La trochantérite, ou bursite trochantérienne, est la cause la plus fréquente de douleur provenant des structures péri articulaires de la hanche. Elle passe souvent inaperçue et est diagnostiquée comme une coxalgie non spécifique, principalement chez les patients âgés, atteints de coxarthrose ou d’irradiation radiculaire.

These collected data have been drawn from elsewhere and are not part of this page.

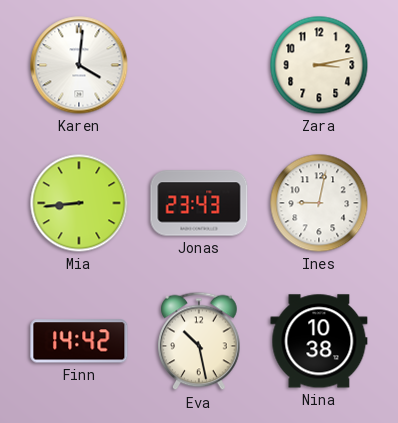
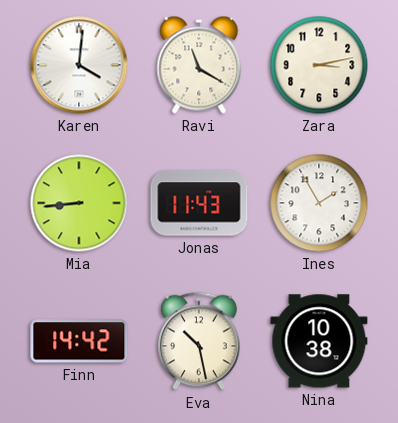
Ravi: none -> 11:20
Jonas: 23:43 -> 11:43
Ines: 9:02 -> 1:55
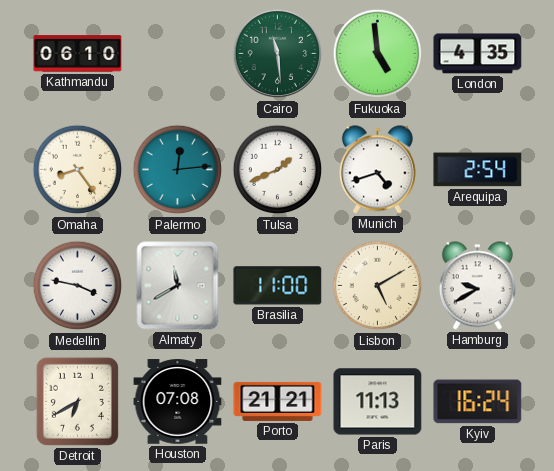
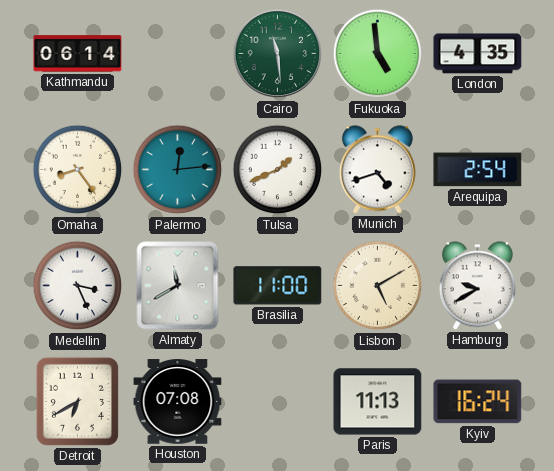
Kathmandu: 06:10 -> 06:14
Medellin: 3:47 -> 3:26
Porto: 21:21 -> none
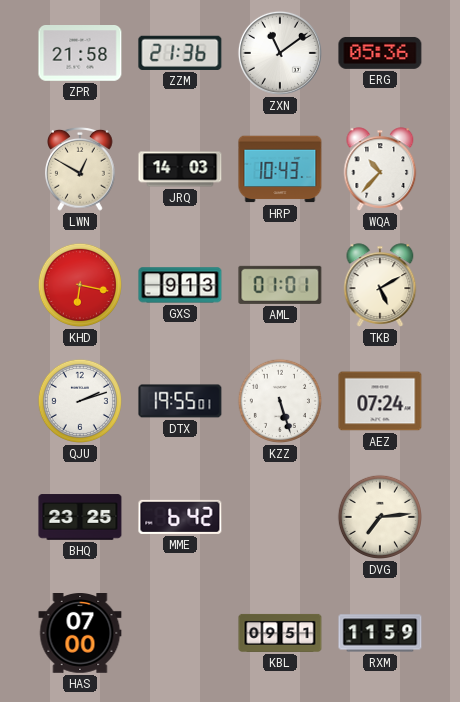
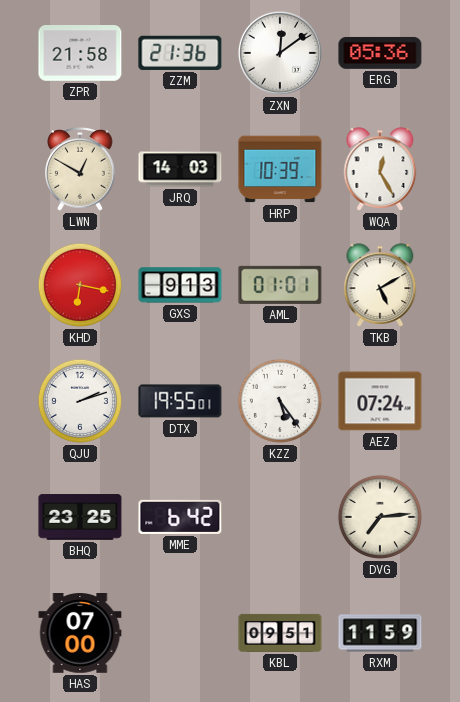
ZXN: 11:09 -> 12:09
HRP: 10:43 -> 10:39
WQA: 10:37 -> 12:25
KZZ: 5:27 -> 5:24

Dans le cas de la trochantérite, les sacs séreux sont enflammés et se trouvent à l’extrémité proximale du fémur. Comme ces sacs sont remplis de liquide synovial, ils sont exposés à tous les processus inflammatoires de la hanche, comme la polyarthrite rhumatoïde, bien que la plupart des trochantériennes soient dues à des microtraumatismes répétés.

Les douleurs de la trochantérite sont caractérisées par le fait de ne pas permettre au patient de dormir sur le côté, de s’appuyer sur cette hanche, ce qui oblige le patient à rechercher une posture indolore, entraînant un sommeil agité. Il y a aussi souvent de l’inconfort en montant les escaliers, en commençant à marcher après une longue période d’assise ou après une activité sportive, où les membres inférieurs sont contraints de se fatiguer.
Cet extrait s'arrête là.